[Page segmentation data]

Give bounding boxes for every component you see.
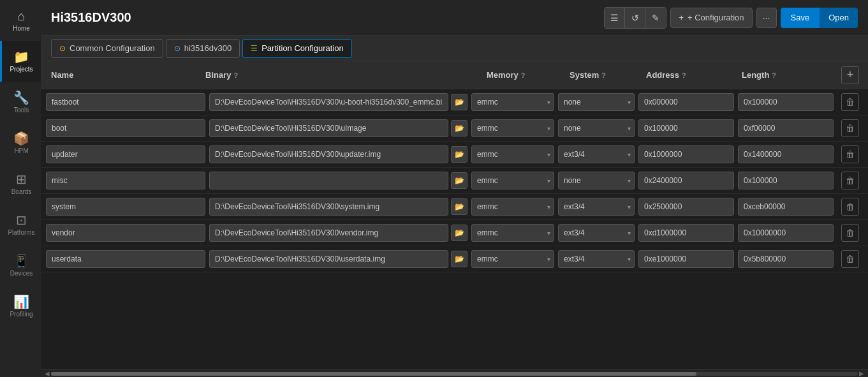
scroll-right-arrow[interactable]: ▶	[858, 370, 865, 378]
system-select[interactable]: noneext3/4vfatubifsjffs2	[558, 145, 635, 163]
address-input[interactable]	[638, 250, 734, 268]
memory-help-icon[interactable]: ?	[521, 71, 526, 79]
col-binary: Binary ?	[205, 70, 487, 80]
scroll-left-arrow[interactable]: ◀	[43, 370, 51, 378]
delete-row-button[interactable]: 🗑	[841, 119, 859, 137]
memory-select[interactable]: emmcnandnor	[471, 119, 554, 137]
save-button[interactable]: Save	[781, 8, 820, 28]
browse-button[interactable]: 📂	[451, 251, 467, 267]
memory-select[interactable]: emmcnandnor	[471, 224, 554, 242]
table-row: 📂 emmcnandnor noneext3/4vfatubifsjffs2 🗑	[41, 220, 868, 246]
length-input[interactable]	[738, 198, 834, 216]
system-select[interactable]: noneext3/4vfatubifsjffs2	[558, 172, 635, 189]
browse-button[interactable]: 📂	[451, 198, 467, 215]
binary-input[interactable]	[209, 250, 448, 268]
sidebar-item-boards[interactable]: ⊞ Boards	[0, 163, 41, 204]
name-input[interactable]	[46, 119, 205, 137]
sidebar: ⌂ Home 📁 Projects 🔧 Tools 📦 HPM ⊞ Boards…	[0, 0, 41, 377]
binary-input[interactable]	[209, 93, 448, 111]
memory-select[interactable]: emmcnandnor	[471, 145, 554, 163]
browse-button[interactable]: 📂	[451, 120, 467, 137]
address-input[interactable]	[638, 93, 734, 111]
delete-row-button[interactable]: 🗑	[841, 172, 859, 189]
system-select[interactable]: noneext3/4vfatubifsjffs2	[558, 250, 635, 268]
binary-input[interactable]	[209, 172, 448, 189]
address-input[interactable]	[638, 224, 734, 242]
delete-row-button[interactable]: 🗑	[841, 93, 859, 111]
browse-button[interactable]: 📂	[451, 94, 467, 110]
sidebar-item-profiling[interactable]: 📊 Profiling	[0, 286, 41, 327]
length-input[interactable]	[738, 93, 834, 111]
add-configuration-button[interactable]: + + Configuration	[670, 8, 752, 28]
tab-common-configuration[interactable]: ⊙ Common Configuration	[51, 39, 163, 58]
common-tab-icon: ⊙	[59, 44, 66, 53]
length-help-icon[interactable]: ?	[772, 71, 776, 79]
system-select[interactable]: noneext3/4vfatubifsjffs2	[558, 224, 635, 242]
length-input[interactable]	[738, 145, 834, 163]
system-help-icon[interactable]: ?	[601, 71, 606, 79]
name-input[interactable]	[46, 250, 205, 268]
name-input[interactable]	[46, 93, 205, 111]
length-input[interactable]	[738, 224, 834, 242]
table-row: 📂 emmcnandnor noneext3/4vfatubifsjffs2 🗑	[41, 194, 868, 220]
sidebar-item-tools[interactable]: 🔧 Tools	[0, 82, 41, 122]
system-cell: noneext3/4vfatubifsjffs2	[558, 172, 635, 189]
memory-select[interactable]: emmcnandnor	[471, 250, 554, 268]
binary-cell: 📂	[209, 145, 467, 163]
browse-button[interactable]: 📂	[451, 225, 467, 241]
memory-cell: emmcnandnor	[471, 224, 554, 242]
sidebar-item-hpm[interactable]: 📦 HPM	[0, 122, 41, 163]
name-input[interactable]	[46, 198, 205, 216]
address-input[interactable]	[638, 145, 734, 163]
name-input[interactable]	[46, 224, 205, 242]
sidebar-item-devices[interactable]: 📱 Devices	[0, 245, 41, 286]
binary-input[interactable]	[209, 198, 448, 216]
address-input[interactable]	[638, 172, 734, 189]
browse-button[interactable]: 📂	[451, 146, 467, 163]
address-input[interactable]	[638, 119, 734, 137]
open-button[interactable]: Open	[820, 8, 858, 28]
refresh-button[interactable]: ↺	[625, 8, 645, 28]
scrollbar-track[interactable]	[51, 372, 858, 376]
memory-select[interactable]: emmcnandnor	[471, 93, 554, 111]
sidebar-item-platforms[interactable]: ⊡ Platforms	[0, 204, 41, 245]
binary-cell: 📂	[209, 198, 467, 216]
system-select[interactable]: noneext3/4vfatubifsjffs2	[558, 93, 635, 111]
scrollbar-thumb[interactable]	[51, 372, 696, 376]
length-input[interactable]	[738, 119, 834, 137]
binary-help-icon[interactable]: ?	[233, 71, 238, 79]
home-icon: ⌂	[17, 10, 25, 22]
sidebar-item-home[interactable]: ⌂ Home	[0, 0, 41, 41]
add-row-button[interactable]: +	[841, 66, 859, 84]
memory-select[interactable]: emmcnandnor	[471, 198, 554, 216]
header: Hi3516DV300 ☰ ↺ ✎ + + Configuration ··· …	[41, 0, 868, 36]
length-input[interactable]	[738, 172, 834, 189]
sidebar-item-projects[interactable]: 📁 Projects	[0, 41, 41, 82]
list-button[interactable]: ☰	[605, 8, 625, 28]
hi3516-tab-icon: ⊙	[174, 44, 180, 53]
length-input[interactable]	[738, 250, 834, 268]
name-input[interactable]	[46, 172, 205, 189]
edit-button[interactable]: ✎	[645, 8, 666, 28]
delete-row-button[interactable]: 🗑	[841, 198, 859, 216]
binary-input[interactable]	[209, 145, 448, 163]
tab-hi3516dv300[interactable]: ⊙ hi3516dv300	[166, 39, 240, 58]
delete-row-button[interactable]: 🗑	[841, 145, 859, 163]
memory-cell: emmcnandnor	[471, 145, 554, 163]
system-select[interactable]: noneext3/4vfatubifsjffs2	[558, 198, 635, 216]
tab-partition-configuration[interactable]: ☰ Partition Configuration	[242, 39, 352, 58]
address-input[interactable]	[638, 198, 734, 216]
binary-input[interactable]	[209, 119, 448, 137]
table-body: 📂 emmcnandnor noneext3/4vfatubifsjffs2 🗑	[41, 89, 868, 272]
delete-row-button[interactable]: 🗑	[841, 250, 859, 268]
binary-input[interactable]	[209, 224, 448, 242]
system-select[interactable]: noneext3/4vfatubifsjffs2	[558, 119, 635, 137]
delete-row-button[interactable]: 🗑	[841, 224, 859, 242]
system-cell: noneext3/4vfatubifsjffs2	[558, 119, 635, 137]
memory-select[interactable]: emmcnandnor	[471, 172, 554, 189]
address-help-icon[interactable]: ?	[682, 71, 686, 79]
browse-button[interactable]: 📂	[451, 172, 467, 189]
horizontal-scrollbar[interactable]: ◀ ▶	[41, 369, 868, 377]
name-input[interactable]	[46, 145, 205, 163]
more-button[interactable]: ···	[756, 8, 777, 28]
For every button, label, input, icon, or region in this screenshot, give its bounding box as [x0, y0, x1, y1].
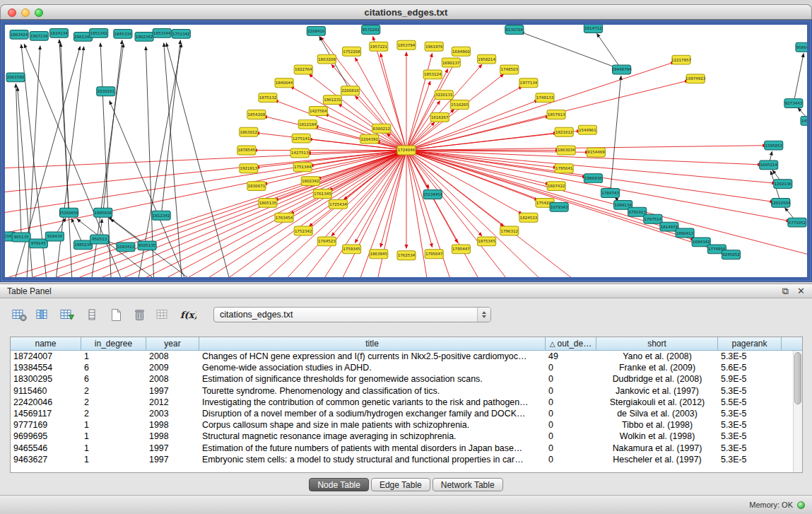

### WHAT YOU WILL DO
Write out the entries above in full and exactly; no pictures.

### RESPONSE TO THE TASK
Give bounding boxes for every component you see.
scroll-right-arrow[interactable]: ▶	[858, 370, 865, 378]
system-select[interactable]: noneext3/4vfatubifsjffs2	[558, 145, 635, 163]
address-input[interactable]	[638, 250, 734, 268]
memory-help-icon[interactable]: ?	[521, 71, 526, 79]
col-binary: Binary ?	[205, 70, 487, 80]
scroll-left-arrow[interactable]: ◀	[43, 370, 51, 378]
delete-row-button[interactable]: 🗑	[841, 119, 859, 137]
memory-select[interactable]: emmcnandnor	[471, 119, 554, 137]
save-button[interactable]: Save	[781, 8, 820, 28]
browse-button[interactable]: 📂	[451, 251, 467, 267]
memory-select[interactable]: emmcnandnor	[471, 224, 554, 242]
table-row: 📂 emmcnandnor noneext3/4vfatubifsjffs2 🗑	[41, 220, 868, 246]
length-input[interactable]	[738, 198, 834, 216]
system-select[interactable]: noneext3/4vfatubifsjffs2	[558, 172, 635, 189]
browse-button[interactable]: 📂	[451, 198, 467, 215]
binary-input[interactable]	[209, 250, 448, 268]
sidebar-item-boards[interactable]: ⊞ Boards	[0, 163, 41, 204]
name-input[interactable]	[46, 119, 205, 137]
sidebar: ⌂ Home 📁 Projects 🔧 Tools 📦 HPM ⊞ Boards…	[0, 0, 41, 377]
binary-input[interactable]	[209, 93, 448, 111]
memory-select[interactable]: emmcnandnor	[471, 145, 554, 163]
browse-button[interactable]: 📂	[451, 120, 467, 137]
address-input[interactable]	[638, 93, 734, 111]
delete-row-button[interactable]: 🗑	[841, 172, 859, 189]
system-select[interactable]: noneext3/4vfatubifsjffs2	[558, 250, 635, 268]
binary-input[interactable]	[209, 172, 448, 189]
address-input[interactable]	[638, 224, 734, 242]
delete-row-button[interactable]: 🗑	[841, 93, 859, 111]
browse-button[interactable]: 📂	[451, 94, 467, 110]
sidebar-item-profiling[interactable]: 📊 Profiling	[0, 286, 41, 327]
length-input[interactable]	[738, 93, 834, 111]
add-configuration-button[interactable]: + + Configuration	[670, 8, 752, 28]
tab-common-configuration[interactable]: ⊙ Common Configuration	[51, 39, 163, 58]
common-tab-icon: ⊙	[59, 44, 66, 53]
length-help-icon[interactable]: ?	[772, 71, 776, 79]
system-select[interactable]: noneext3/4vfatubifsjffs2	[558, 224, 635, 242]
length-input[interactable]	[738, 145, 834, 163]
system-help-icon[interactable]: ?	[601, 71, 606, 79]
name-input[interactable]	[46, 250, 205, 268]
name-input[interactable]	[46, 93, 205, 111]
length-input[interactable]	[738, 224, 834, 242]
table-row: 📂 emmcnandnor noneext3/4vfatubifsjffs2 🗑	[41, 194, 868, 220]
sidebar-item-tools[interactable]: 🔧 Tools	[0, 82, 41, 122]
system-cell: noneext3/4vfatubifsjffs2	[558, 172, 635, 189]
memory-select[interactable]: emmcnandnor	[471, 250, 554, 268]
binary-cell: 📂	[209, 145, 467, 163]
browse-button[interactable]: 📂	[451, 225, 467, 241]
memory-cell: emmcnandnor	[471, 224, 554, 242]
sidebar-item-hpm[interactable]: 📦 HPM	[0, 122, 41, 163]
name-input[interactable]	[46, 198, 205, 216]
address-input[interactable]	[638, 145, 734, 163]
name-input[interactable]	[46, 224, 205, 242]
sidebar-item-devices[interactable]: 📱 Devices	[0, 245, 41, 286]
binary-input[interactable]	[209, 198, 448, 216]
address-input[interactable]	[638, 172, 734, 189]
browse-button[interactable]: 📂	[451, 146, 467, 163]
address-input[interactable]	[638, 119, 734, 137]
open-button[interactable]: Open	[820, 8, 858, 28]
refresh-button[interactable]: ↺	[625, 8, 645, 28]
scrollbar-track[interactable]	[51, 372, 858, 376]
memory-select[interactable]: emmcnandnor	[471, 93, 554, 111]
sidebar-item-platforms[interactable]: ⊡ Platforms	[0, 204, 41, 245]
binary-cell: 📂	[209, 198, 467, 216]
system-select[interactable]: noneext3/4vfatubifsjffs2	[558, 93, 635, 111]
scrollbar-thumb[interactable]	[51, 372, 696, 376]
length-input[interactable]	[738, 119, 834, 137]
binary-help-icon[interactable]: ?	[233, 71, 238, 79]
home-icon: ⌂	[17, 10, 25, 22]
sidebar-item-home[interactable]: ⌂ Home	[0, 0, 41, 41]
add-row-button[interactable]: +	[841, 66, 859, 84]
memory-select[interactable]: emmcnandnor	[471, 198, 554, 216]
header: Hi3516DV300 ☰ ↺ ✎ + + Configuration ··· …	[41, 0, 868, 36]
length-input[interactable]	[738, 172, 834, 189]
sidebar-item-projects[interactable]: 📁 Projects	[0, 41, 41, 82]
list-button[interactable]: ☰	[605, 8, 625, 28]
hi3516-tab-icon: ⊙	[174, 44, 180, 53]
length-input[interactable]	[738, 250, 834, 268]
name-input[interactable]	[46, 172, 205, 189]
edit-button[interactable]: ✎	[645, 8, 666, 28]
delete-row-button[interactable]: 🗑	[841, 198, 859, 216]
binary-input[interactable]	[209, 145, 448, 163]
tab-hi3516dv300[interactable]: ⊙ hi3516dv300	[166, 39, 240, 58]
delete-row-button[interactable]: 🗑	[841, 145, 859, 163]
memory-cell: emmcnandnor	[471, 145, 554, 163]
system-select[interactable]: noneext3/4vfatubifsjffs2	[558, 198, 635, 216]
tab-partition-configuration[interactable]: ☰ Partition Configuration	[242, 39, 352, 58]
address-input[interactable]	[638, 198, 734, 216]
binary-input[interactable]	[209, 119, 448, 137]
table-body: 📂 emmcnandnor noneext3/4vfatubifsjffs2 🗑	[41, 89, 868, 272]
delete-row-button[interactable]: 🗑	[841, 250, 859, 268]
binary-input[interactable]	[209, 224, 448, 242]
system-select[interactable]: noneext3/4vfatubifsjffs2	[558, 119, 635, 137]
delete-row-button[interactable]: 🗑	[841, 224, 859, 242]
system-cell: noneext3/4vfatubifsjffs2	[558, 119, 635, 137]
memory-select[interactable]: emmcnandnor	[471, 172, 554, 189]
address-help-icon[interactable]: ?	[682, 71, 686, 79]
browse-button[interactable]: 📂	[451, 172, 467, 189]
horizontal-scrollbar[interactable]: ◀ ▶	[41, 369, 868, 377]
name-input[interactable]	[46, 145, 205, 163]
more-button[interactable]: ···	[756, 8, 777, 28]
For every button, label, input, icon, or region in this screenshot, give its bounding box as [x0, y0, x1, y1].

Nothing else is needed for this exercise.